# REQUIREMENT
All that is needed is each line of the entries holding the word "августа", copied as it stands.

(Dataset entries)
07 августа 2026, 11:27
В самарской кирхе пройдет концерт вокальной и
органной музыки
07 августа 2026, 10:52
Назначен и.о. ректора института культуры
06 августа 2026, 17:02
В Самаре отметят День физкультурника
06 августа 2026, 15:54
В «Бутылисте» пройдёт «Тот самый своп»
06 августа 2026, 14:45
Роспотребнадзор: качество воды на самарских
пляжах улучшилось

# YOUR SOLUTION
07 августа 2026, 11:27
07 августа 2026, 10:52
06 августа 2026, 17:02
06 августа 2026, 15:54
06 августа 2026, 14:45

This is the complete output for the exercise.